Most people would not have an easy time completely eliminating proprietary software from day to day usage. Reducing the amount of it is certainly possible (though may come with caveats WRT ease of use/UX; F-droid for example is not fun to try to comb through to find the good bits), but some amount is going to linger even if it’s just games the user plays to blow off some steam at the end of the day.

Even if full-FOSS were practical, I’d still want robust sandboxing and permissions to help limit the blast radius if some malicious executable manages to find its way in and to feel confident that nothing is poking around where it shouldn’t be. There’s not really a good reason for everything to have access to everything except for convenience.

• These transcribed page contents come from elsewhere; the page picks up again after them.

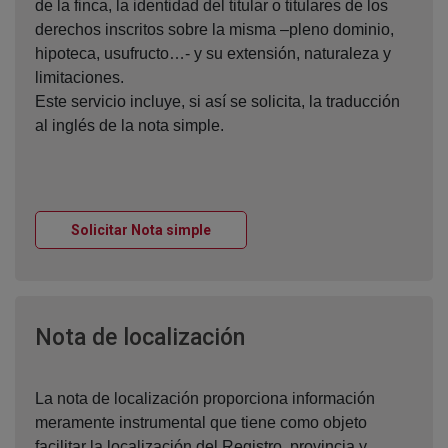
de la finca, la identidad del titular o titulares de los
derechos inscritos sobre la misma –pleno dominio,
hipoteca, usufructo…- y su extensión, naturaleza y
limitaciones.
Este servicio incluye, si así se solicita, la traducción
al inglés de la nota simple.
Ventana nueva
Solicitar Nota simple
Ventana nueva
Nota de localización
La nota de localización proporciona información
meramente instrumental que tiene como objeto
facilitar la localización del Registro, provincia y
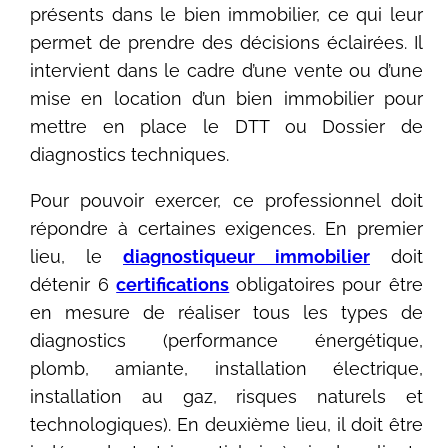
présents dans le bien immobilier, ce qui leur
permet de prendre des décisions éclairées. Il
intervient dans le cadre d’une vente ou d’une
mise en location d’un bien immobilier pour
mettre en place le DTT ou Dossier de
diagnostics techniques.
Pour pouvoir exercer, ce professionnel doit
répondre à certaines exigences. En premier
lieu, le
diagnostiqueur immobilier
doit
détenir 6
certifications
obligatoires pour être
en mesure de réaliser tous les types de
diagnostics (performance énergétique,
plomb, amiante, installation électrique,
installation au gaz, risques naturels et
technologiques). En deuxième lieu, il doit être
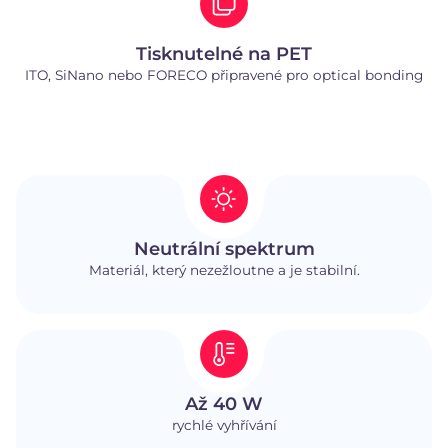
Tisknutelné na PET
ITO, SiNano nebo FORECO připravené pro optical bonding
Neutrální spektrum
Materiál, který nezežloutne a je stabilní.
Až 40 W
rychlé vyhřívání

I agree with all of this. :)

But if you're looking for a way out from Apple's paternalism without giving up too much practical security, getting your software from free software distributions as much as possible and treating F/OSS as your 'home base' is a doable first step for readers of this site that will go some distance. For example, on macOS, disabling Gatekeeper for software that you install via a package manager whose repositories have a code review process and which cryptographically verifies what it downloads is not a big deal. (Homebrew does such verification, but not for all packages. You can tell it to refuse to install what it can't verify in this way, though. So all my Homebrew apps get installed only if the package has a checksum in the repos, and when installed they get --no-quarantine.)

And if you can switch to Linux on the desktop, it's reasonable to approach app sandboxing in an opt-in way. It's nice to be able to do that, especially as some of the UX pain points are still being worked out. It's also nice to know that no matter what nice capabilities your OS offers for securing your system by treating apps as untrusted by default, you'll ultimately be in control.

Sandboxing is also somewhat a separate issue from code signing and notarization, and idk what's even really practically available on the Linux desktop for that. But I'm not really sold on those so much for use of those outside the enterprise. I imagine most people here would opt out of those given the choice.